__WHAT YOU NEED TO DO__: Transcribe the records that follow exactly. Skip the pictures.

(Source records)
----------

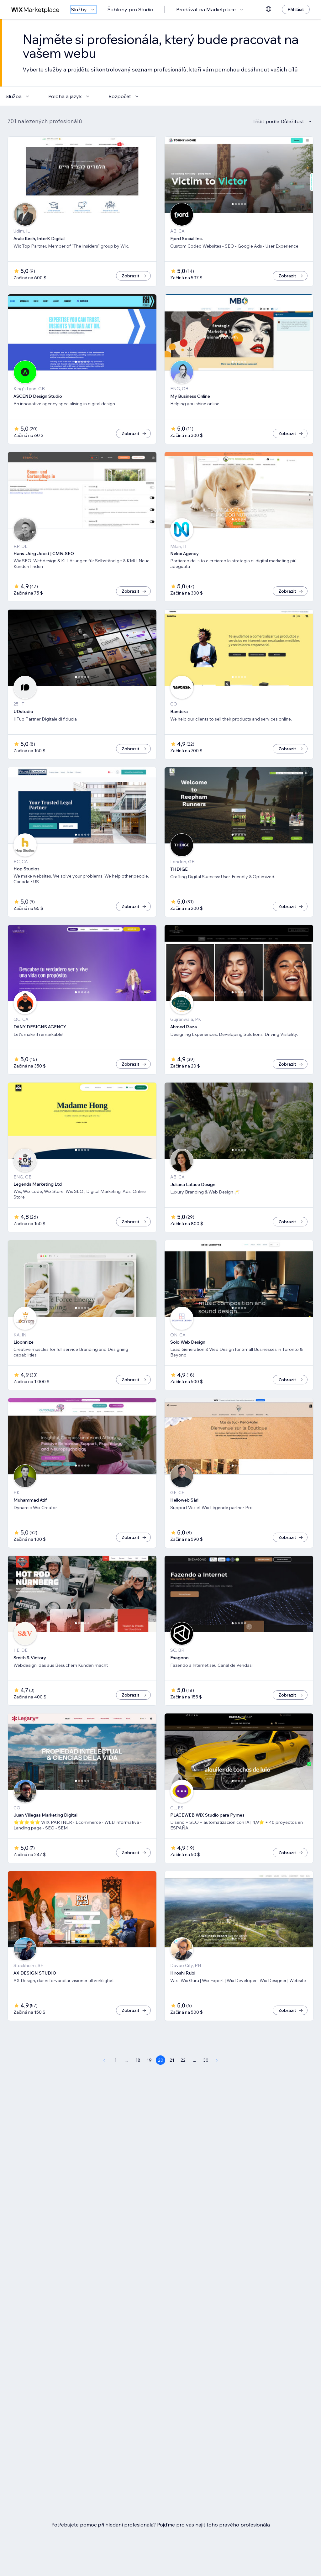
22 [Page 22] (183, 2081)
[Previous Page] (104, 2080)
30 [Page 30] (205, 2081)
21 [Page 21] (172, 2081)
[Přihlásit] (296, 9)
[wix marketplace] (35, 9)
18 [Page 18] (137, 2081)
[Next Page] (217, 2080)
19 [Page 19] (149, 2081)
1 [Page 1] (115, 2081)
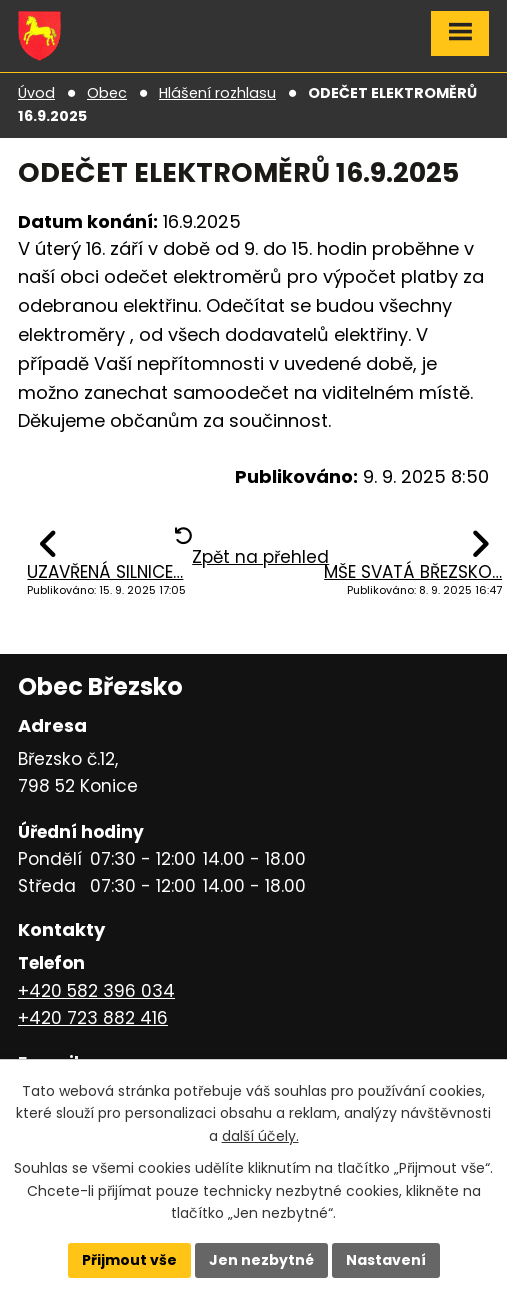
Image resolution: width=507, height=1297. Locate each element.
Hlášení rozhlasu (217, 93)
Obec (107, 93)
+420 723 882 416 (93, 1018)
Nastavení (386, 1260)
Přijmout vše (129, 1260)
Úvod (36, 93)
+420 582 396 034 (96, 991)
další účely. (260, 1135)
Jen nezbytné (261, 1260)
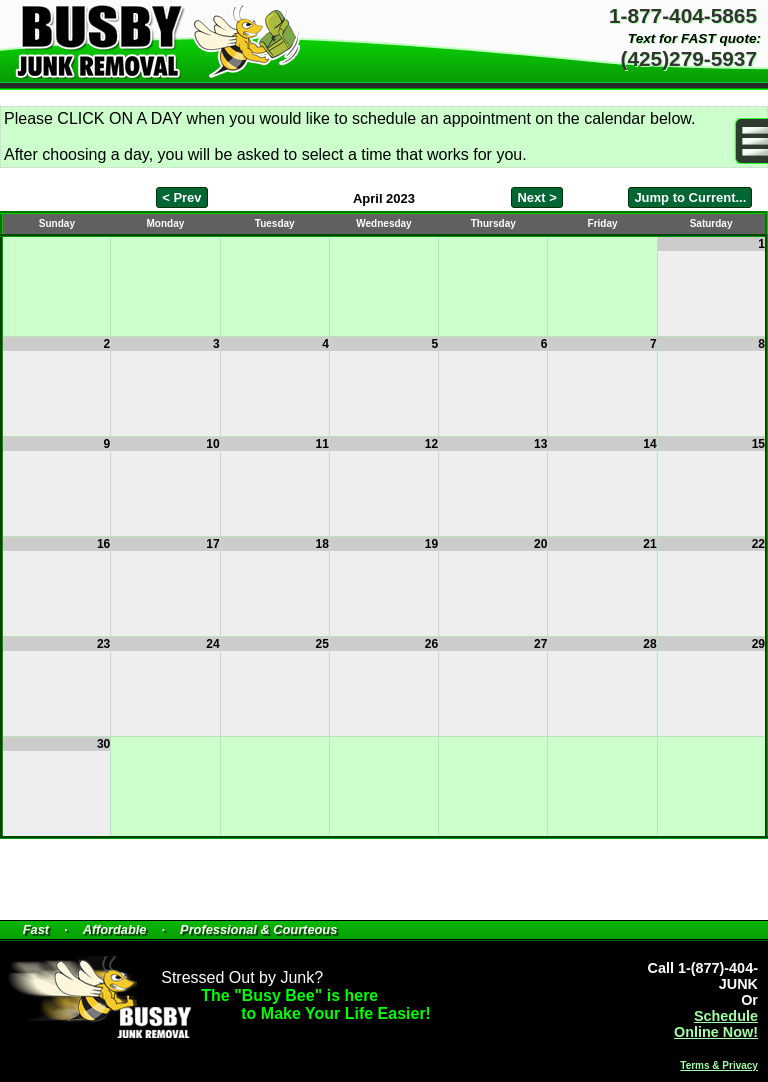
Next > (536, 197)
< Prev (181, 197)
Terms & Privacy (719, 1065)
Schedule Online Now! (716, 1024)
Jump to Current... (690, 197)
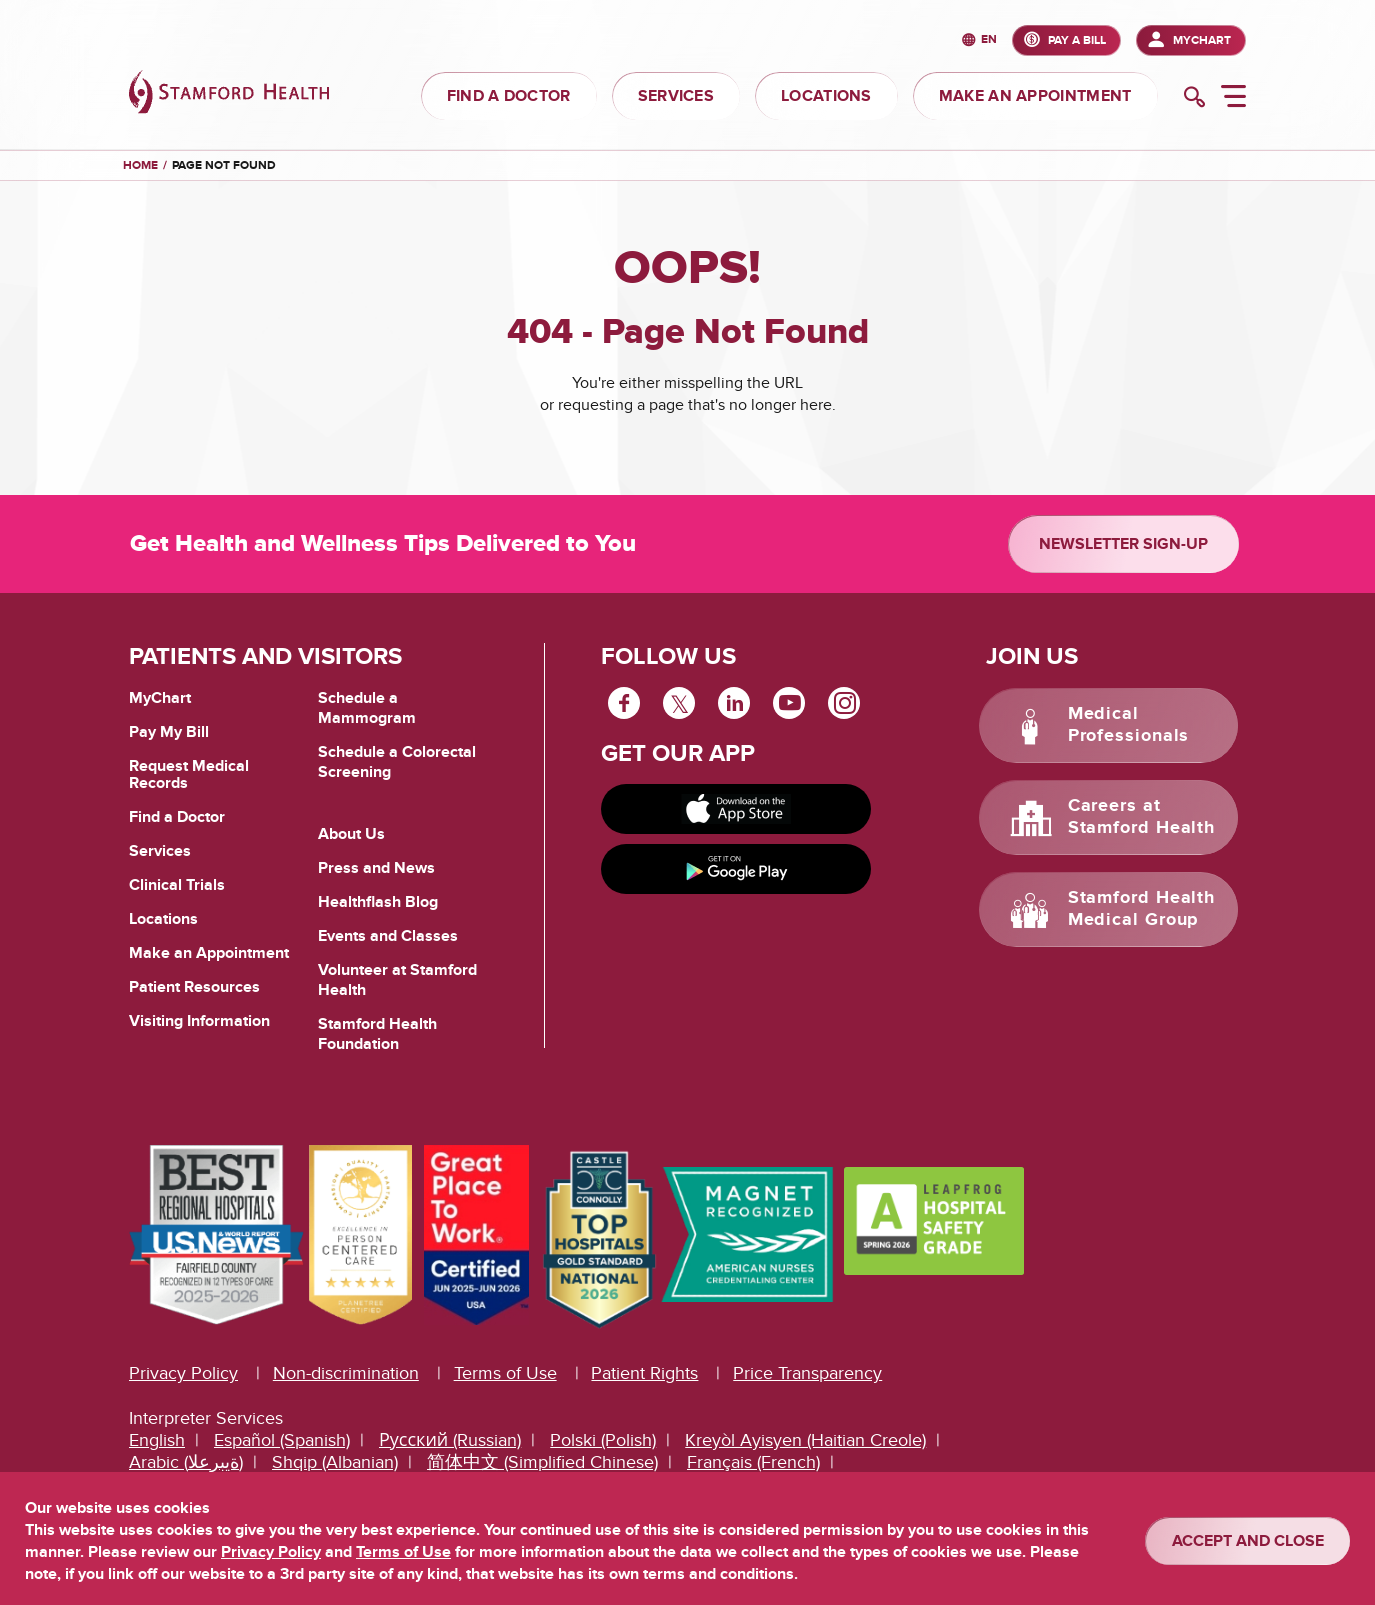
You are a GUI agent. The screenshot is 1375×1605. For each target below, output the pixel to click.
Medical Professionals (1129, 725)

----------

__WRITTEN ANSWER__:
22 [Page 22] (183, 2081)
[Previous Page] (104, 2080)
30 [Page 30] (205, 2081)
21 [Page 21] (172, 2081)
[Přihlásit] (296, 9)
[wix marketplace] (35, 9)
18 [Page 18] (137, 2081)
[Next Page] (217, 2080)
19 [Page 19] (149, 2081)
1 [Page 1] (115, 2081)
Image resolution: width=507, height=1297. Locate each element.
Hlášení rozhlasu (217, 93)
Obec (107, 93)
+420 723 882 416 (93, 1018)
Nastavení (386, 1260)
Přijmout vše (129, 1260)
Úvod (36, 93)
+420 582 396 034 (96, 991)
další účely. (260, 1135)
Jen nezbytné (261, 1260)
Next > (536, 197)
< Prev (181, 197)
Terms & Privacy (719, 1065)
Schedule Online Now! (716, 1024)
Jump to Current... (690, 197)
You are a GUI agent. The screenshot is 1375×1605. For each target below, output the pixel to click.
Medical Professionals (1129, 725)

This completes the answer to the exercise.